• **PROBLEM DETAILS**: In the copy of these records, include no pictures and change nothing else.

• **Collected data entries**:
⟨

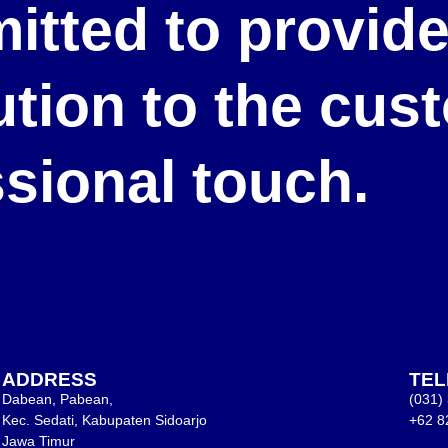
itted to provid
lution to the cu
ssional touch.
ADDRESS
TE
Dabean, Pabean,
(031)
Kec. Sedati, Kabupaten Sidoarjo
+62 8
Jawa Timur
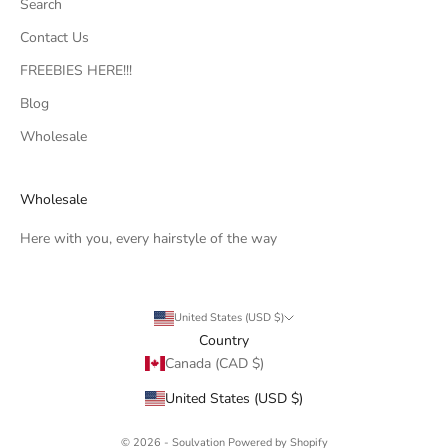
Search
Contact Us
FREEBIES HERE!!!
Blog
Wholesale
Wholesale
Here with you, every hairstyle of the way
United States (USD $)
Country
Canada (CAD $)
United States (USD $)
© 2026 - Soulvation
Powered by Shopify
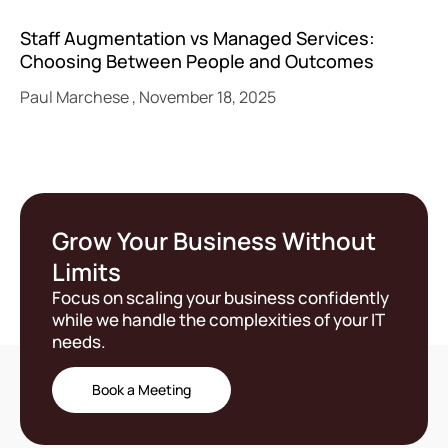
Staff Augmentation vs Managed Services:
Choosing Between People and Outcomes
Paul Marchese
November 18, 2025
Grow Your Business Without
Limits
Focus on scaling your business confidently
while we handle the complexities of your IT
needs.
Book a Meeting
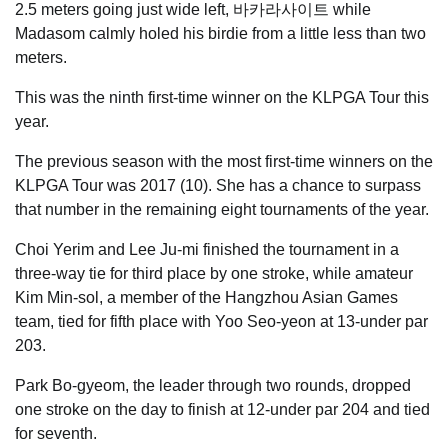
2.5 meters going just wide left, 바카라사이트 while
Madasom calmly holed his birdie from a little less than two
meters.
This was the ninth first-time winner on the KLPGA Tour this
year.
The previous season with the most first-time winners on the
KLPGA Tour was 2017 (10). She has a chance to surpass
that number in the remaining eight tournaments of the year.
Choi Yerim and Lee Ju-mi finished the tournament in a
three-way tie for third place by one stroke, while amateur
Kim Min-sol, a member of the Hangzhou Asian Games
team, tied for fifth place with Yoo Seo-yeon at 13-under par
203.
Park Bo-gyeom, the leader through two rounds, dropped
one stroke on the day to finish at 12-under par 204 and tied
for seventh.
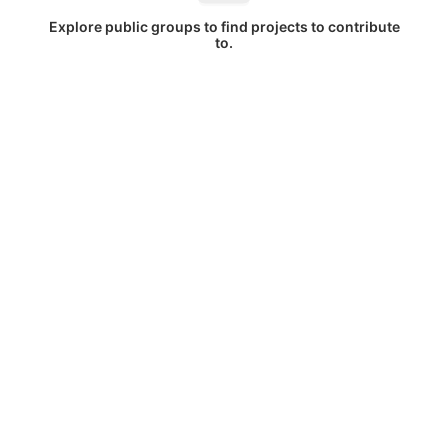
Explore public groups to find projects to contribute
to.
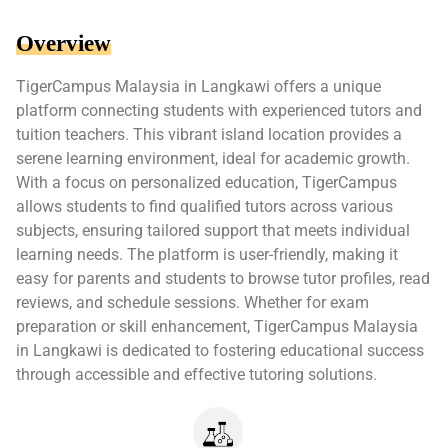
Overview
TigerCampus Malaysia in Langkawi offers a unique
platform connecting students with experienced tutors and
tuition teachers. This vibrant island location provides a
serene learning environment, ideal for academic growth.
With a focus on personalized education, TigerCampus
allows students to find qualified tutors across various
subjects, ensuring tailored support that meets individual
learning needs. The platform is user-friendly, making it
easy for parents and students to browse tutor profiles, read
reviews, and schedule sessions. Whether for exam
preparation or skill enhancement, TigerCampus Malaysia
in Langkawi is dedicated to fostering educational success
through accessible and effective tutoring solutions.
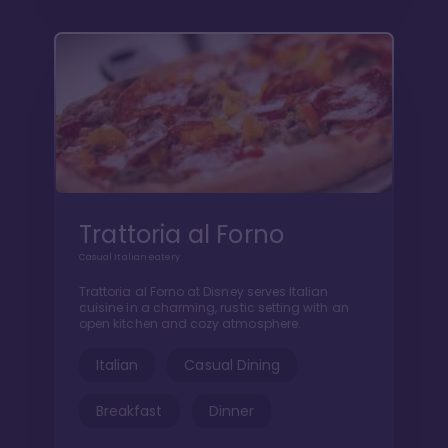
Trattoria al Forno
Casual Italian eatery
Trattoria al Forno at Disney serves Italian
cuisine in a charming, rustic setting with an
open kitchen and cozy atmosphere.
Italian
Casual Dining
Breakfast
Dinner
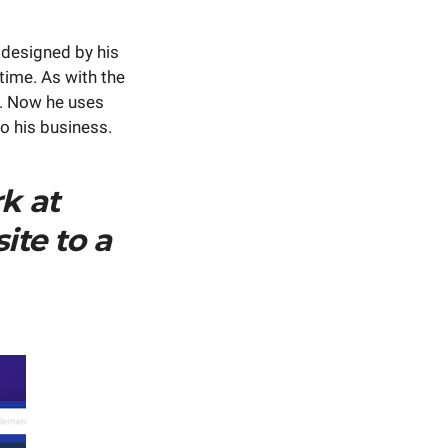
 designed by his
ime. As with ​​the
t. Now he uses
to his business.
k at
ite to a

⟩

• **RESULT BELOW**:
itted to provid
lution to the cu
ssional touch.
ADDRESS
TE
Dabean, Pabean,
(031)
Kec. Sedati, Kabupaten Sidoarjo
+62 8
Jawa Timur
Search
Contact Us
FREEBIES HERE!!!
Blog
Wholesale
Wholesale
Here with you, every hairstyle of the way
United States (USD $)
Country
Canada (CAD $)
United States (USD $)
© 2026 - Soulvation
Powered by Shopify
Staff Augmentation vs Managed Services:
Choosing Between People and Outcomes
Paul Marchese
November 18, 2025
Grow Your Business Without
Limits
Focus on scaling your business confidently
while we handle the complexities of your IT
needs.
Book a Meeting
2.5 meters going just wide left, 바카라사이트 while
Madasom calmly holed his birdie from a little less than two
meters.
This was the ninth first-time winner on the KLPGA Tour this
year.
The previous season with the most first-time winners on the
KLPGA Tour was 2017 (10). She has a chance to surpass
that number in the remaining eight tournaments of the year.
Choi Yerim and Lee Ju-mi finished the tournament in a
three-way tie for third place by one stroke, while amateur
Kim Min-sol, a member of the Hangzhou Asian Games
team, tied for fifth place with Yoo Seo-yeon at 13-under par
203.
Park Bo-gyeom, the leader through two rounds, dropped
one stroke on the day to finish at 12-under par 204 and tied
for seventh.
Explore public groups to find projects to contribute
to.
Overview
TigerCampus Malaysia in Langkawi offers a unique
platform connecting students with experienced tutors and
tuition teachers. This vibrant island location provides a
serene learning environment, ideal for academic growth.
With a focus on personalized education, TigerCampus
allows students to find qualified tutors across various
subjects, ensuring tailored support that meets individual
learning needs. The platform is user-friendly, making it
easy for parents and students to browse tutor profiles, read
reviews, and schedule sessions. Whether for exam
preparation or skill enhancement, TigerCampus Malaysia
in Langkawi is dedicated to fostering educational success
through accessible and effective tutoring solutions.
Trattoria al Forno
Casual Italian eatery
Trattoria al Forno at Disney serves Italian
cuisine in a charming, rustic setting with an
open kitchen and cozy atmosphere.
Italian
Casual Dining
Breakfast
Dinner
 designed by his
ime. As with ​​the
t. Now he uses
to his business.
k at
ite to a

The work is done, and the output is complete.